Впрочем, как только Анастасия Савельевна увидела, что задумчивая, измученная дочь ругаться с ней ни за что прошлое не собирается – тут же сняла оборонительную стойку, забыла про все тревоги, забежала, вперед Елены, в ее комнату, – и плюхнулась, поджав под себя ногу без приглашения на "оттоманку" – и пошла рассказывать в лицах, как пришли к ней, внезапно, проверяющие, велели устроить зачетный урок, и, как, вызванная надзирательницей из вышестоящей инстанции, к доске, по списку, отвечать студентка "абсолютно плавала в вопросе – ну ничегошеньки не знала!"
– Я смотрю – девчонка аж дрожит вся… Волнуется… И мне пришлось немедленно же выйти к доске, – со слезам на глазах рассказывала Анастасии Савельевна, – и, делая вид, что я студентку эту допрашиваю с пристрастием, на самом деле за нее весь урок отвечать, подсказывать ей контекстом ответы. А эта дура, проверяющая, присланная, так ничего и не поняла. Я девочке четверку поставила. Всё обошлось, представляешь! Слава Богу!
– Горе ты мое, – обняла ее Елена. – На тебя даже сердиться ни за что невозможно. Иди отсюда, мне уроки делать надо.

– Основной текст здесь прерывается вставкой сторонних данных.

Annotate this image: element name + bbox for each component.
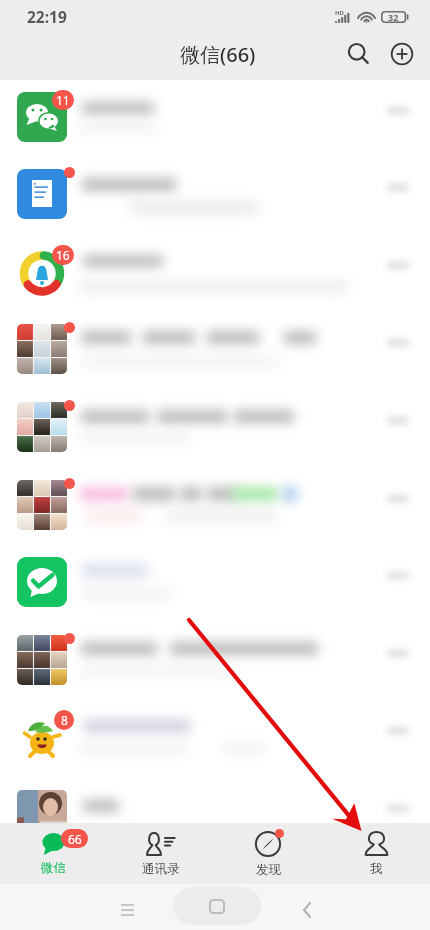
staticText: 8 [61, 712, 68, 728]
button[interactable] [0, 635, 430, 713]
button[interactable] [0, 712, 430, 790]
button[interactable] [0, 247, 430, 325]
button[interactable]: Back [287, 890, 327, 930]
button[interactable] [0, 402, 430, 480]
button[interactable]: 通讯录 [107, 823, 214, 884]
button[interactable]: 66 [0, 823, 107, 884]
staticText: 我 [370, 861, 383, 877]
staticText: 16 [56, 247, 70, 263]
button[interactable] [0, 557, 430, 635]
staticText: 微信 [41, 860, 66, 876]
button[interactable]: Recent apps [107, 890, 147, 930]
staticText: 11 [56, 92, 70, 108]
staticText: 66 [68, 831, 82, 847]
staticText: 通讯录 [142, 861, 180, 877]
staticText: 发现 [256, 862, 281, 878]
button[interactable] [0, 480, 430, 558]
button[interactable] [0, 169, 430, 247]
button[interactable]: Search [336, 32, 380, 76]
staticText: 微信(66) [180, 41, 256, 68]
button[interactable]: 我 [322, 823, 430, 884]
staticText: 22:19 [27, 6, 67, 27]
staticText: HD [335, 9, 344, 17]
button[interactable] [0, 92, 430, 170]
button[interactable]: Add [380, 32, 424, 76]
button[interactable]: Home [173, 887, 261, 925]
button[interactable] [0, 324, 430, 402]
staticText: 32 [388, 11, 399, 23]
button[interactable]: 发现 [214, 823, 322, 884]
button[interactable] [0, 790, 430, 868]
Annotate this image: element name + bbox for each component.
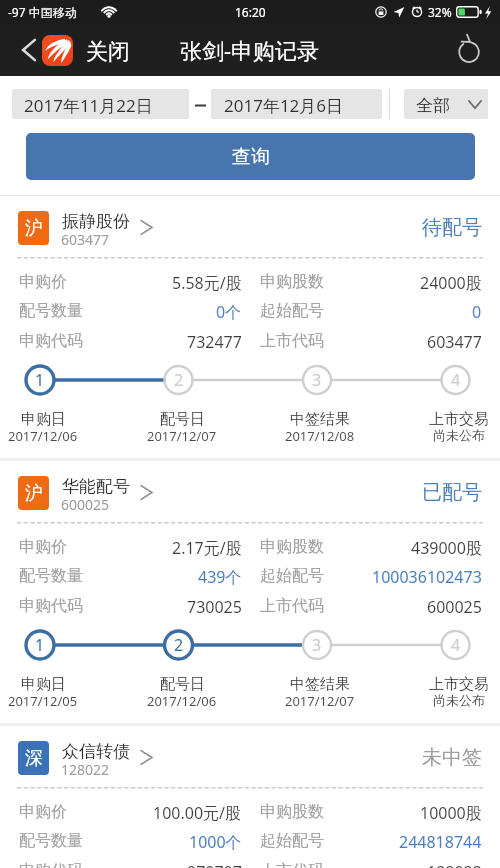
staticText: 申购价	[19, 537, 67, 557]
button[interactable]: 深	[0, 726, 500, 868]
staticText: 配号日	[160, 675, 205, 694]
staticText: 100036102473	[372, 566, 482, 586]
staticText: 2	[174, 634, 184, 656]
staticText: 2017年11月22日	[24, 94, 153, 117]
staticText: 申购价	[19, 272, 67, 292]
staticText: 603477	[427, 331, 482, 351]
staticText: 732477	[187, 331, 242, 351]
staticText: 600025	[427, 596, 482, 616]
staticText: 申购代码	[19, 861, 83, 868]
staticText: 0个	[216, 301, 242, 321]
staticText: 起始配号	[260, 301, 324, 321]
button[interactable]: 2017年11月22日	[12, 89, 189, 119]
button[interactable]: 沪	[0, 461, 500, 726]
staticText: 2017/12/06	[8, 427, 78, 445]
staticText: 0	[472, 301, 482, 321]
staticText: 沪	[25, 217, 43, 240]
staticText: 起始配号	[260, 566, 324, 586]
staticText: 深	[25, 747, 43, 770]
staticText: 2017/12/08	[285, 427, 355, 445]
staticText: 张剑-申购记录	[180, 35, 320, 65]
staticText: 070707	[187, 861, 242, 868]
staticText: 2.17元/股	[172, 537, 242, 557]
staticText: 1	[35, 634, 45, 656]
staticText: 中签结果	[290, 410, 350, 429]
staticText: 上市交易	[429, 410, 489, 429]
staticText: 未中签	[422, 745, 482, 770]
staticText: 关闭	[86, 38, 130, 66]
staticText: 申购股数	[260, 272, 324, 292]
staticText: 32%	[428, 4, 452, 20]
staticText: 600025	[61, 495, 110, 514]
staticText: 4	[451, 369, 461, 391]
staticText: 申购日	[21, 410, 66, 429]
staticText: 3	[312, 634, 322, 656]
staticText: 128022	[427, 861, 482, 868]
staticText: 1	[35, 369, 45, 391]
staticText: 16:20	[235, 4, 266, 20]
staticText: 244818744	[399, 831, 482, 851]
staticText: 申购代码	[19, 331, 83, 351]
staticText: 439个	[198, 566, 242, 586]
staticText: 查询	[232, 145, 270, 169]
staticText: 603477	[61, 230, 110, 249]
staticText: 配号数量	[19, 301, 83, 321]
staticText: 2017/12/06	[147, 692, 217, 710]
staticText: 2017年12月6日	[224, 94, 344, 117]
staticText: 待配号	[422, 215, 482, 240]
staticText: 尚未公布	[433, 692, 485, 708]
staticText: 2	[174, 369, 184, 391]
staticText: 100.00元/股	[153, 802, 242, 822]
staticText: 振静股份	[62, 211, 130, 232]
staticText: -97 中国移动	[8, 4, 77, 20]
staticText: 2017/12/05	[8, 692, 78, 710]
staticText: 128022	[61, 760, 110, 779]
staticText: 上市代码	[260, 596, 324, 616]
staticText: 3	[312, 369, 322, 391]
staticText: 1000个	[189, 831, 242, 851]
staticText: 439000股	[411, 537, 482, 557]
staticText: 配号数量	[19, 831, 83, 851]
button[interactable]: 2017年12月6日	[211, 89, 382, 119]
staticText: 上市代码	[260, 861, 324, 868]
staticText: 申购股数	[260, 802, 324, 822]
staticText: 上市交易	[429, 675, 489, 694]
button[interactable]: 全部	[404, 89, 488, 119]
staticText: 10000股	[420, 802, 482, 822]
staticText: 730025	[187, 596, 242, 616]
staticText: 中签结果	[290, 675, 350, 694]
staticText: 尚未公布	[433, 427, 485, 443]
staticText: 起始配号	[260, 831, 324, 851]
staticText: 2017/12/07	[147, 427, 217, 445]
staticText: 申购股数	[260, 537, 324, 557]
button[interactable]: 查询	[26, 133, 475, 180]
staticText: 24000股	[420, 272, 482, 292]
staticText: 全部	[416, 95, 450, 116]
staticText: 5.58元/股	[172, 272, 242, 292]
button[interactable]: 关闭	[14, 24, 132, 76]
staticText: 配号日	[160, 410, 205, 429]
button[interactable]: 刷新	[450, 31, 488, 69]
staticText: 华能配号	[62, 476, 130, 497]
staticText: 2017/12/07	[285, 692, 355, 710]
staticText: 众信转债	[62, 741, 130, 762]
staticText: 申购日	[21, 675, 66, 694]
button[interactable]: 沪	[0, 196, 500, 461]
staticText: 申购价	[19, 802, 67, 822]
staticText: 申购代码	[19, 596, 83, 616]
staticText: 已配号	[422, 480, 482, 505]
staticText: 4	[451, 634, 461, 656]
staticText: 配号数量	[19, 566, 83, 586]
staticText: 上市代码	[260, 331, 324, 351]
staticText: 沪	[25, 482, 43, 505]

И опять полетели ночи без сна, где осторожная мелодия последней электрички метро означала начало вечности – а станковый грохот первой, утренней – с мучительной неотвратимостью вновь начинал ей отсчитывать местное, земное время. И нужно было войти в эти узкие ворота вместе с невмещающимся ни в какие рамки грузом читаемого, чувствуемого, проживаемого, воображаемого, предчувствуемого – самого важного. Когда спустя некоторое время – через несколько месяцев – она оглядывалась на этот набитый до отказу отрезок жизни – именно эти бессонные ночи с книгами казались ей той кодирующей нотой, той зачаточной музыкальной темой, которые и задавали мелодию, шаг, ритм всей ее жизни.
Утром небо было такого мутного состава и цвета, словно туда вылили (взболтав закон притяжения, и опрокинув чашки) все настоявшиеся за ночь опивки от напитков, испитых горожанами накануне – кофе, чай, дешевые вина. Елена заставляла себя вставать, приходила в школу и, с блаженным недоумением, разглядывая метавшегося у доски с мелом физика Гария Ивановича (лысина которого, когда он долго не брил ее каемки, сзади, окружена оказывалась довольно причудливой формы мельчайшей седой порослью – как посеребренный лавровый венок; и Елена всегда про себя поэтому называла его: Гай Иванович), думала: "Ну и нафига мне в жизни сдался этот его второй закон термодинамики?! Я же Гаю Ивановичу своих интересов не навязываю!"